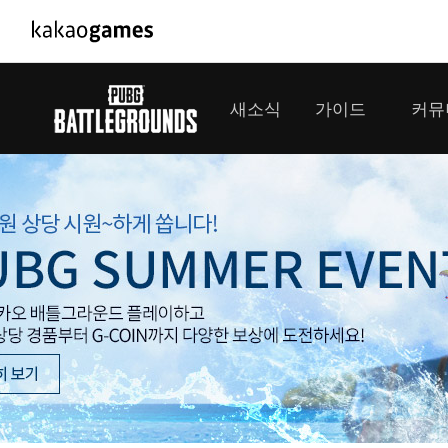
PC/모바일게임
PC게임
새소식
가이드
커뮤
도깨비의세계
배틀그라운
오딘: 발할라 라이징
패스 오브 
공지사항
게임 가이드
플레이어
GM소식
미디어
아키에이지 워
패스 오브 
이벤트
클랜 
아레스 : 라이즈 오브 가디언즈
업데이트
모집 
대회소식
모바일게임
서비스
우마무스메 프리티 더비
내정보
SMiniz
보안센터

--- --- ---

◆ Work instruction
With no pictures included, write out the entries exactly.

◆ Response area
PC/모바일게임
PC게임
새소식
가이드
커뮤
도깨비의세계
배틀그라운
오딘: 발할라 라이징
패스 오브 
공지사항
게임 가이드
플레이어
GM소식
미디어
아키에이지 워
패스 오브 
이벤트
클랜 
아레스 : 라이즈 오브 가디언즈
업데이트
모집 
대회소식
모바일게임
서비스
우마무스메 프리티 더비
내정보
SMiniz
보안센터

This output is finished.